Postbank Wohnatlas 2022:
Wohnimmobilien: Wo sich Kaufen gegenüber Mieten lohnt

Die Wohn­kosten in Deutsch­land steigen seit Jahren – für Mieter*innen wie Käufer*innen. Für den Postbank Wohn­atlas hat das Ham­burgische Welt­Wirtschafts­Institut (HWWI) durch­ge­rechnet, wie hoch die Ein­kommens­anteile sind, die in ein­zelnen Regionen durch­schnitt­lich für die Netto­kalt­miete be­ziehungs­weise die Kredit­zahlung auf­zu­bringen sind. Regionale Unter­schiede bei Miet- und Immo­bilien­preisen flossen mit ein. Der je­weilige Ein­kommens­anteil wurde auf Basis der durch­schnitt­lichen regional ver­füg­baren Haus­halts­ein­kommen für eine 70-Quadrat­meter-Wohnung berechnet. Für die Finan­zierung einer Immo­bilie legte das HWWI einen Zinssatz von 1,6 Prozent, eine An­fangs­til­gung von 3 Prozent, Notar­ge­bühren von 2 Prozent und 20 Prozent Eigen­kapital zu Grunde. Neben­kosten wie Grund­er­werb­steuer oder Um­bauten sind nicht berück­sichtigt.

Nach einer Faust­formel sollte Wohnen nicht mehr als 30 Prozent des ver­füg­baren Haus­halts­ein­kommens kosten. Da dies auch die gestiegenen Wohn­neben­kosten ein­schließt, sollen sich Mieter und Käufer bei Netto­kalt­miete und Annuitäten eher an der 25 Prozent-Linie orientieren. Danach wäre 2021 in 367 von 401 Land­kreisen und kreis­freien Städten der Kauf einer 70-Quadrat­meter-Wohnung für einen Durch­schnitts­haus­halt finan­zier­bar gewesen, ergibt der Wohn­atlas.
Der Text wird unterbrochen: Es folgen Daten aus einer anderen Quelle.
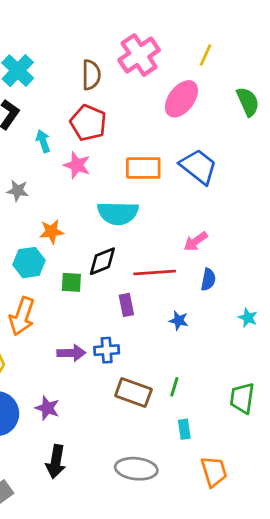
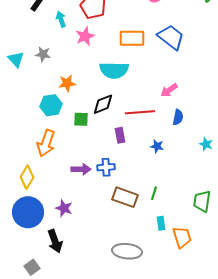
pink star: (77, 165) -> (85, 36), turned 30
black arrow: (56, 462) -> (55, 241), moved, turned -30
orange trapezoid: (214, 472) -> (182, 237), moved

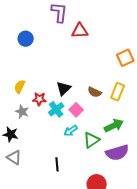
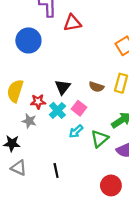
blue circle: (26, 39) -> (28, 40), moved, size x1.5
yellow semicircle: (20, 87) -> (15, 91), size x1.5
gray star: (22, 112) -> (29, 121), moved
black line: (57, 164) -> (56, 170), moved

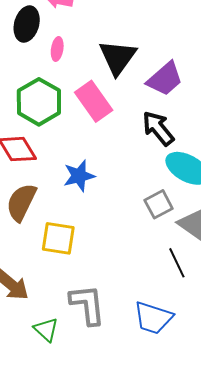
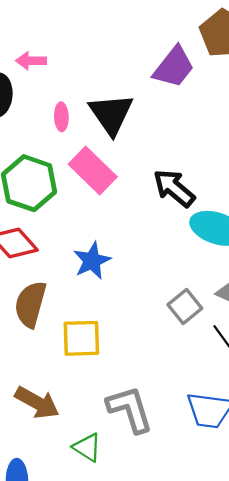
pink ellipse: (57, 49) -> (61, 117), moved
purple trapezoid: (165, 79) -> (174, 67), moved
gray square: (159, 204) -> (185, 307), moved

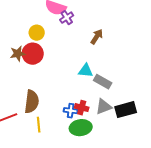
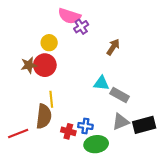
red cross: (82, 108) -> (68, 131), moved
yellow line: (39, 125) -> (51, 99), moved

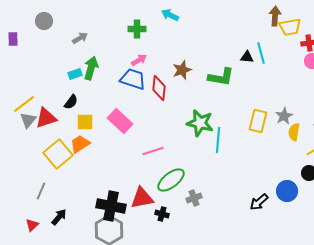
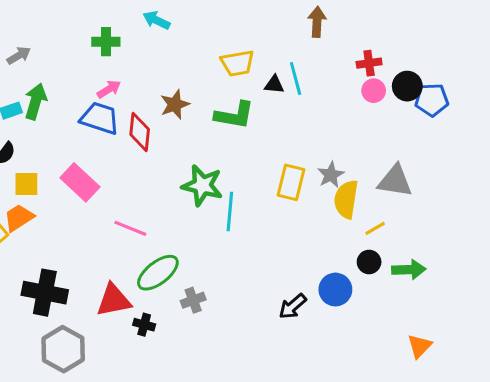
yellow trapezoid: (290, 27) -> (237, 63), moved
yellow semicircle: (294, 132) -> (346, 199), size x1.4
pink line: (153, 151) -> (130, 228), turned 40
black cross: (111, 206) -> (45, 293), moved

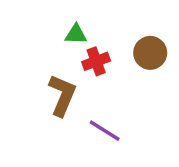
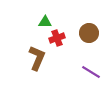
purple line: (105, 131) -> (91, 72), moved

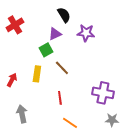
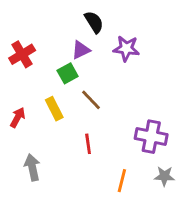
red cross: (15, 25) -> (22, 54), moved
yellow rectangle: (37, 74) -> (54, 109), turned -35
orange line: (70, 123) -> (122, 181), moved, turned 70

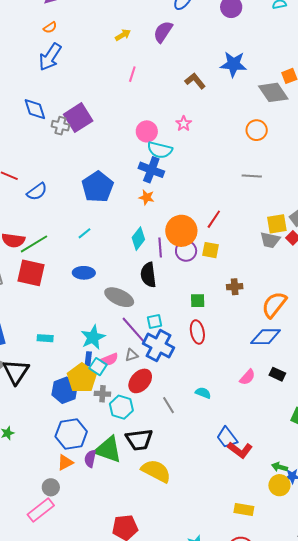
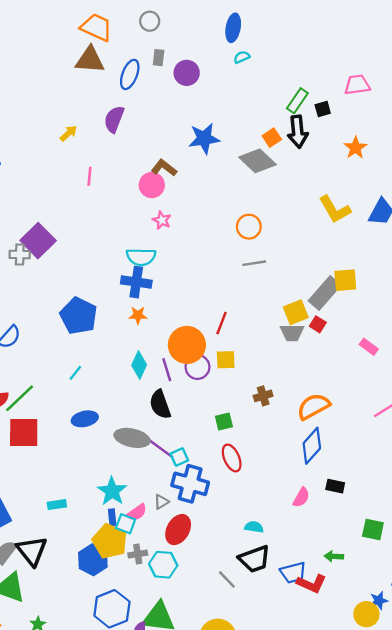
orange circle: (257, 130) -> (249, 227), moved
pink circle: (147, 131) -> (152, 185), moved
orange semicircle: (274, 305) -> (313, 406), turned 36
purple line: (134, 330) -> (157, 446), moved
blue diamond: (266, 337) -> (312, 446), turned -36
gray line: (168, 405) -> (227, 579), moved
blue trapezoid: (227, 438) -> (293, 573), turned -55
black trapezoid: (139, 440) -> (254, 559), moved
green arrow: (280, 467) -> (334, 556), moved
Ein Jahr zuvor waren es noch 378 Kreise und Städte.

Jeder fünfte deutsche Haus­halt lebt in einer der 111 Regionen, in denen weniger als 12,5 Prozent des ver­füg­baren Haus­halts­ein­kommens aus­reichen, um die laufende Kredit­zahlung für eine 70-Quadrat­meter-Eigen­tums­wohnung zu finanzieren. Dem­gegen­über müssen Immo­bilien­eigen­tümer*innen in zwölf Regionen mehr als 30 Prozent des durch­schnitt­lichen regionalen Haus­halts­ein­kommens für die laufenden Kredit­zahlungen ausgeben. Darunter fallen die Groß­städte München, Berlin, Ham­burg, Frank­furt, Pots­dam, Frei­burg und Heidel­berg. Spitzen­reiter ist mit 46,3 Prozent aller­dings der Land­kreis Nord­fries­land, zu dem auch die Nord­see­inseln Föhr, Am­rum und Sylt gehören. Auch die bayerischen Land­kreise Mies­bach und Garmisch-Paten­kirchen, der nieder­sächsische Land­kreis Aurich mit den Inseln Baltrum, Juist und Norder­ney sowie der Land­kreis Vor­pommern-Rügen über­schreiten die 30-Prozent-Marke. Jeder vierte Haus­halt lebt in einer der 60 Regionen, in denen durch­schnitt­lich min­destens 22,5 Prozent des regional ver­füg­baren Ein­kommens für die Finan­zierung der Eigen­tums­wohnung auf­ge­wendet werden müssen.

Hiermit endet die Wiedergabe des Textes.